§ **Description of the task**
Only lines containing "שהוא" belong in the answer, each copied from the entries below.

Collection entries:
==============================

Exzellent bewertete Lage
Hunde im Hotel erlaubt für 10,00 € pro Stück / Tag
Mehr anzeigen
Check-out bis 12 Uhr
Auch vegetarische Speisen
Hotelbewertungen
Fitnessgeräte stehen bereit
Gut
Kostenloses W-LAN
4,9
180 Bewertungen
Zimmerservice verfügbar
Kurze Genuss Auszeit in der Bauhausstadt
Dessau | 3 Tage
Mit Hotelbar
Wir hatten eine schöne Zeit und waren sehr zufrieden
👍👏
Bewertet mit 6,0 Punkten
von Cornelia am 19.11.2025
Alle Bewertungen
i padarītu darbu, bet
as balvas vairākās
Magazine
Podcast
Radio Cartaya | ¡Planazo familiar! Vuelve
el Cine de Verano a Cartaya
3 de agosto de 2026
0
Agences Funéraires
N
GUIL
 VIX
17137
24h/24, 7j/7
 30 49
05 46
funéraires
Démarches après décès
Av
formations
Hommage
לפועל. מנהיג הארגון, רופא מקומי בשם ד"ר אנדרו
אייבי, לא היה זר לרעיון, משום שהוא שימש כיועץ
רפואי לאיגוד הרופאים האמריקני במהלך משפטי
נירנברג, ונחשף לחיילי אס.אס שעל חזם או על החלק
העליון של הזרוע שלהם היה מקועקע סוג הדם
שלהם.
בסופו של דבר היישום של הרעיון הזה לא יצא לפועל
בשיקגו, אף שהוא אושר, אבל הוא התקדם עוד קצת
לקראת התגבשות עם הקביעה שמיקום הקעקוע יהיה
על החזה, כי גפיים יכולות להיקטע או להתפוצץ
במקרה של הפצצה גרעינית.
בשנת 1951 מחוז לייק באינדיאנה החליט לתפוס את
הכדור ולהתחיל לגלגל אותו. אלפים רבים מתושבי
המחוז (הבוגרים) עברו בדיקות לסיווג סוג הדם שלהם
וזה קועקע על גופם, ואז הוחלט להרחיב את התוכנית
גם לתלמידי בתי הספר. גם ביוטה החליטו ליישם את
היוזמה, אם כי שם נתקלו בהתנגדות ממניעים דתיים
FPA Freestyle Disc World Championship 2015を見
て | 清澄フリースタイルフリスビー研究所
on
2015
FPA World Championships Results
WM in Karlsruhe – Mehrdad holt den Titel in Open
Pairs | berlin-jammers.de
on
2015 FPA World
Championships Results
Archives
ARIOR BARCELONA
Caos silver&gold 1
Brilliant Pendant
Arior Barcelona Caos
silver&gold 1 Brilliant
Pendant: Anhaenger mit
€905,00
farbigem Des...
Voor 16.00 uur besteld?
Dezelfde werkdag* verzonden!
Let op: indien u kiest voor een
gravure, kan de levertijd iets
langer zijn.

==============================

§ **Answer below**
אייבי, לא היה זר לרעיון, משום שהוא שימש כיועץ
בשיקגו, אף שהוא אושר, אבל הוא התקדם עוד קצת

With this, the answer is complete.